Task objective — Copy each line of the records that includes "Broken".

───── Exercise materials

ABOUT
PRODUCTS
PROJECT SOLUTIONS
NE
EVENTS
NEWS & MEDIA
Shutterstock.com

──────────
───── Exercise materials

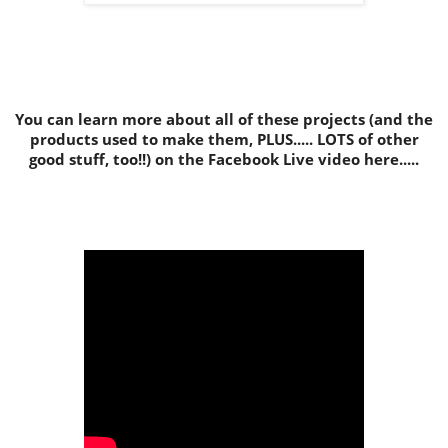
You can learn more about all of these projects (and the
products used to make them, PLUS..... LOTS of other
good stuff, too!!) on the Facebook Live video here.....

──────────
───── Exercise materials

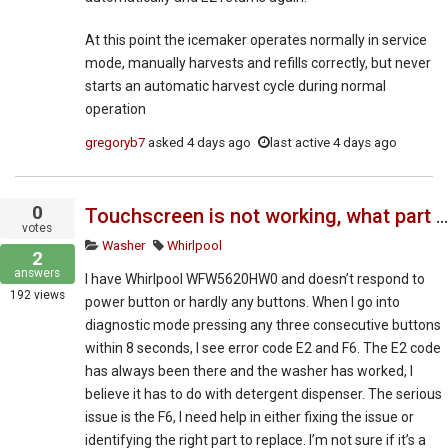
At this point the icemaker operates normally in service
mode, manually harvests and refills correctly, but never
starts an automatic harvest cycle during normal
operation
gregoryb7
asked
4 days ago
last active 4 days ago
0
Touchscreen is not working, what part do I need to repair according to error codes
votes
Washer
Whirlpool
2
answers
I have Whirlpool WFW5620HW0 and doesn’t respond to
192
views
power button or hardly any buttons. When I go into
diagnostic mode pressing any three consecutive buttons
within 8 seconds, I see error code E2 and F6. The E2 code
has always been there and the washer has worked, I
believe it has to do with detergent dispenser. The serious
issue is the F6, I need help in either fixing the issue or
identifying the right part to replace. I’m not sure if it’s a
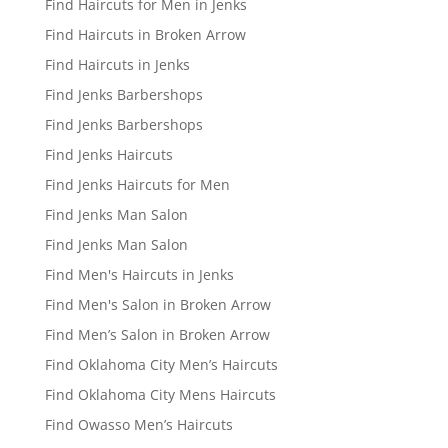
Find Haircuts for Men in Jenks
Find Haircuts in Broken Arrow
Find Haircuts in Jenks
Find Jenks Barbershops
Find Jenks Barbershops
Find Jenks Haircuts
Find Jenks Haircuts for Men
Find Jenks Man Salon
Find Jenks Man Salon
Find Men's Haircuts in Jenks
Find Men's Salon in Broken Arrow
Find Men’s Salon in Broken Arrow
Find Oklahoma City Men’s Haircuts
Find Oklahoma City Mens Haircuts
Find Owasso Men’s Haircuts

──────────

Task answer —
Find Haircuts in Broken Arrow
Find Men's Salon in Broken Arrow
Find Men’s Salon in Broken Arrow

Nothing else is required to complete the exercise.